Ahhh the joys of the biting puppy, I do not miss that at all. Kong was biting everything and everybody in site while he was teething. I bought him a Chilly Bone and some teething rings and a nice frozen wash cloth seemed to help. It does go away, but it took about 3-4 months. Now he sucks on your arm full force LOL


----------



## jaguarundi (Oct 7, 2011)

I am having some serious problems with this same issue. My 18-week-old Rhodesian Ridgeback doesn't seem to respond to any kind of biting training. She thinks that any noise I make is part of the game. If I ignore her, she just bites the backs of my legs like your dog does.

One thing that seems to work for now (but which may not last): I put her in a *sit-stay*. This engages her in a positive way and gets her mouth off of me. That buys me a little time to go get her some kind of toy or other activity to distract from biting. It's usually boredom and excessive playful energy that leads to biting, I believe.

The biting is at its worst when she has been cooped up inside all day. She explodes out of the yard full of energy when I am drained of it. Exercise and training will hopefully help this problem. Maybe more play time with other puppies would help too?

ps, I think she knows not to bite, and is trying to stop. It's just too fun for her. Sometimes I see her open her mouth towards me, then stop and think better of it and just sniff or lick me.

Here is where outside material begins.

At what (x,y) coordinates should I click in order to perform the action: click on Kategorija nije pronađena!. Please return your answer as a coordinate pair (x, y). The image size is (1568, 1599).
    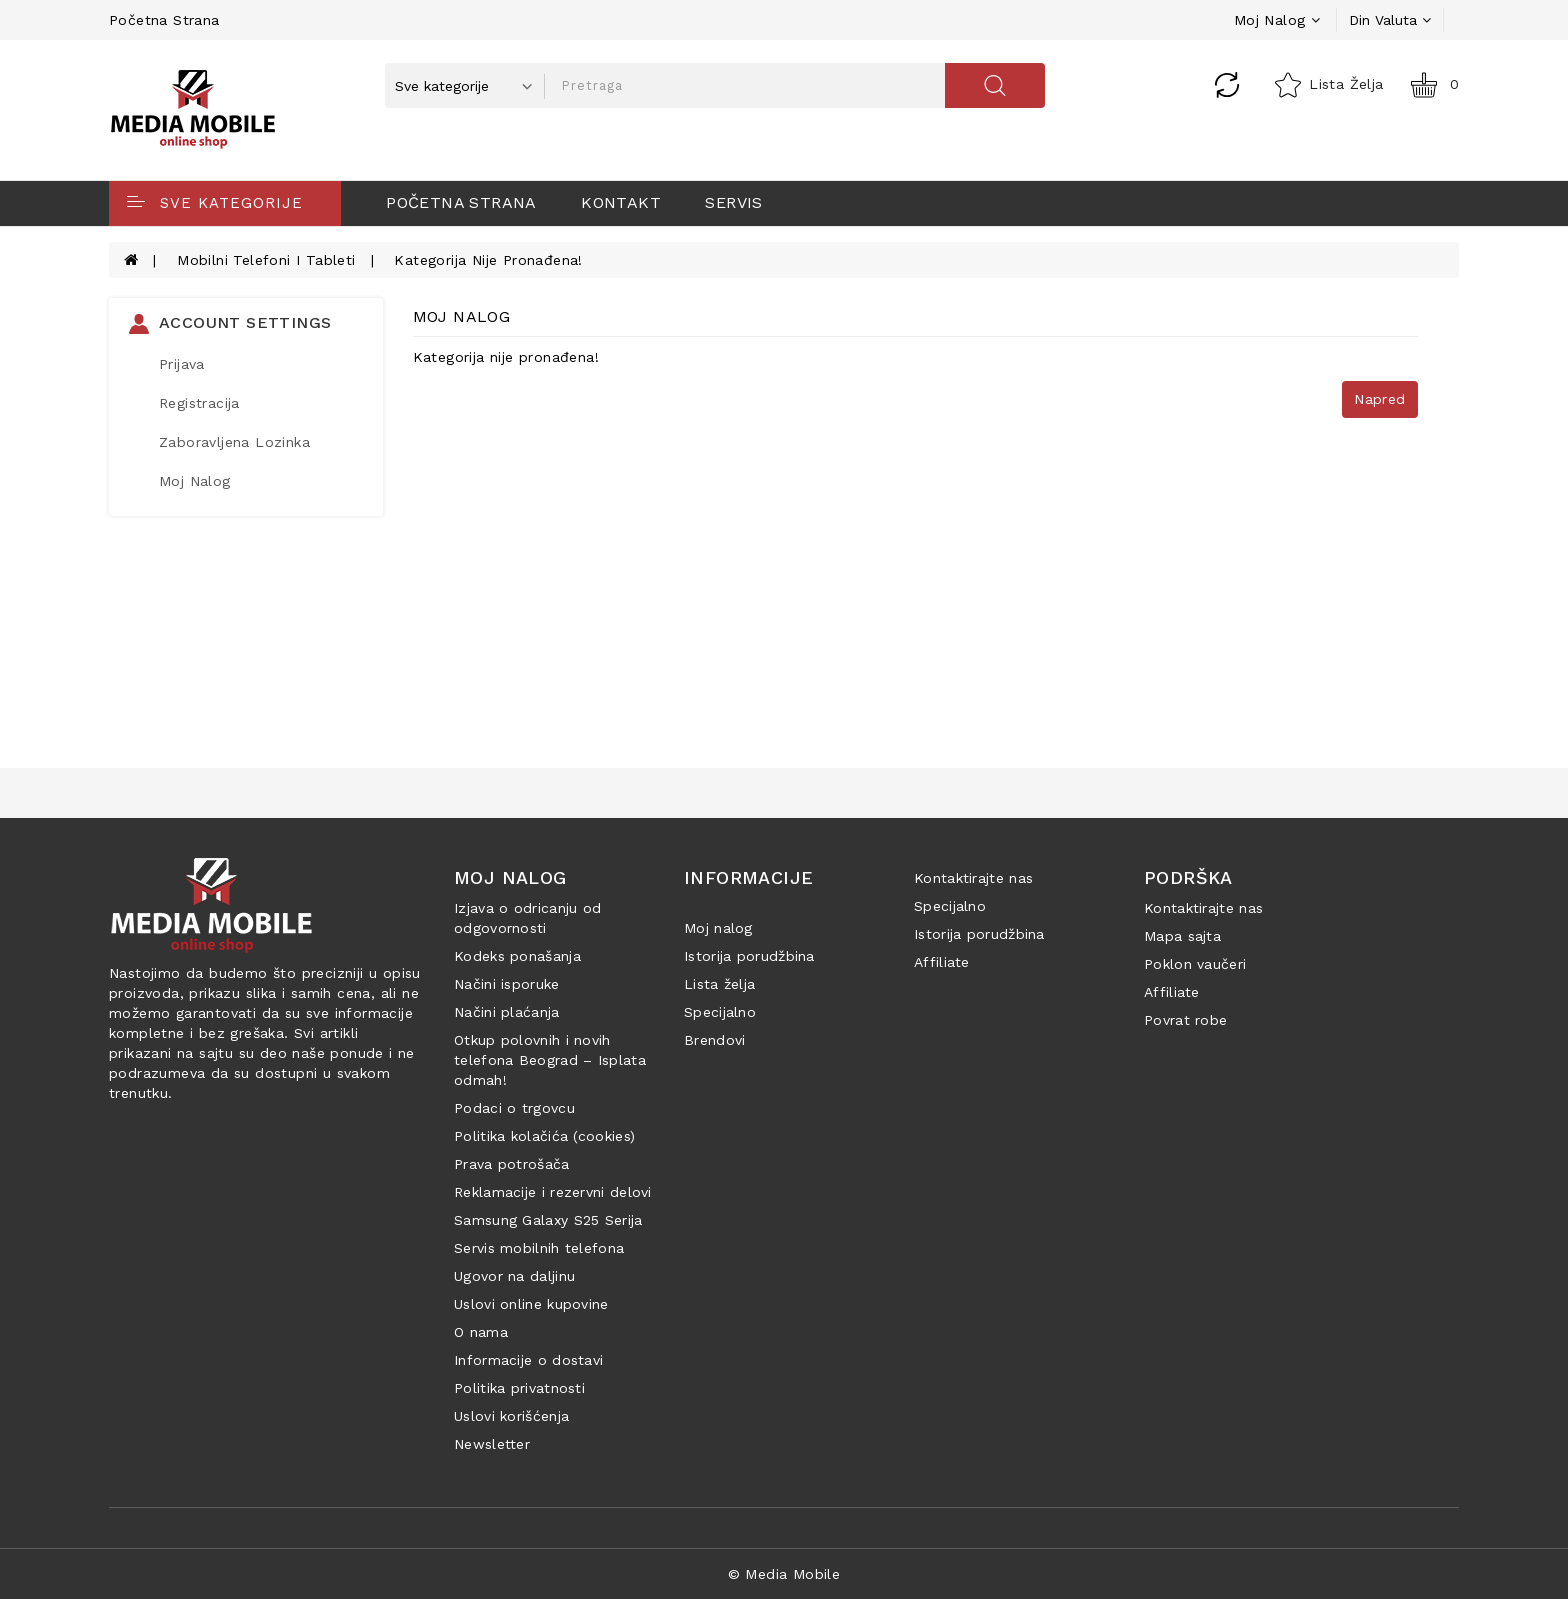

I think this is a good sign.


----------



## hanksimon (Mar 18, 2009)

This method works well with Retrievers. It doesn't work as well with high strung terriers and some adult dogs, but you can find a marker word to take the place of the Yelp. It will take about 3 days to get a noticeable response, and the dog should understand after 2 weeks. Pups will need a tune-up after they get adult teeth. And you can tune-up a little with occasional infractions, usually a repeated "Yelp" (or whatever) is adequate.


Some Tweaks to Bite Inhibition (to get him to stop biting when he wants to play):
1. When the pup bites, then yelp. It should sound about like what the pup does when you step on its paw...
don't step on his paw for a sample . When you yelp, the pup should startle (This is important) briefly and stop nipping. Praise and pet. He'll bite. Find some noise that will make him say: "What was that?"
2. When he bites the second time, Yelp. When he stops, praise and pet. He'll nip again, although it may be a little gentler. ...
3. When he bites a third time, Yelp (see a pattern?). But this time, turn your back for 15 - 30 secs. If he comes around and play bows or barks, then that is an apology. This is important. Accept it, praise and pet... and cringe in expectation of the next nip...
4. When he bites the 4th time, Yelp, then leave the area, placing him in a 2 min. time-out. It is better if you can leave, rather than moving him. Then, return and interact. (He's still hungry...)
5. When he nips the fifth time, yelp, and leave the area, stopping interaction for now.

Pups need to sleep over night in order to learn their lessons. So, keep doing this for 3 days. By the third day, you should notice signficant Bite Inhibition. He may still nip, but it will be softer and he won't draw blood. Keep up the training and make sure that everyone yelps.... Very powerful method.

If you learn the technique, then you can apply the "yelp" to other circumstances, also. I believe that "yelp" is "Please don't do that, I don't like it." in dog communication.


----------



## jaguarundi (Oct 7, 2011)

Well, it's been a while and I hope your biting pup has improved. Mine certainly has--she hasn't nipped in months, and rarely even lets her teeth touch me. I attribute this partly to my consistent disapproval of her biting behavior, but mostly to her maturity. Has yours grown out of this obnoxious and painful behavior as well?


----------



## stevej9 (Apr 7, 2012)

Very simple solution... just correct him when he bites. Give him a little push with a cupped hand on his neck to let him know it's bad.

Never let a dog bite, even if it is just soft. It's their way of trying to control you, and will get worse when they are bed.


----------



## doxiemommy (Dec 18, 2009)

Oh my holy crap, are you serious, stevej9? That is not true at all. Biting is NOT their way of controling you, and there are other way besides physically correcting a dog.

First, the people posting were talking about PUPPIES who had not learned bite inhibition yet. Puppies play with their mouthes. That's what they do, it's how they play and explore the world. It's similar to human babies putting everything in their mouthes. It just is what they do, it's natural, not a way of controlling you.

Human contact ends when they bite. That's pretty basic. Dogs are very social and like to be near their humans. If they bite, you alert them with a loud OUCH or yelp, and offer something appropriate to chew on. If they continue biting, you make the noise again, and then LEAVE the room. Then, come back and try again.

For pete's sake.


----------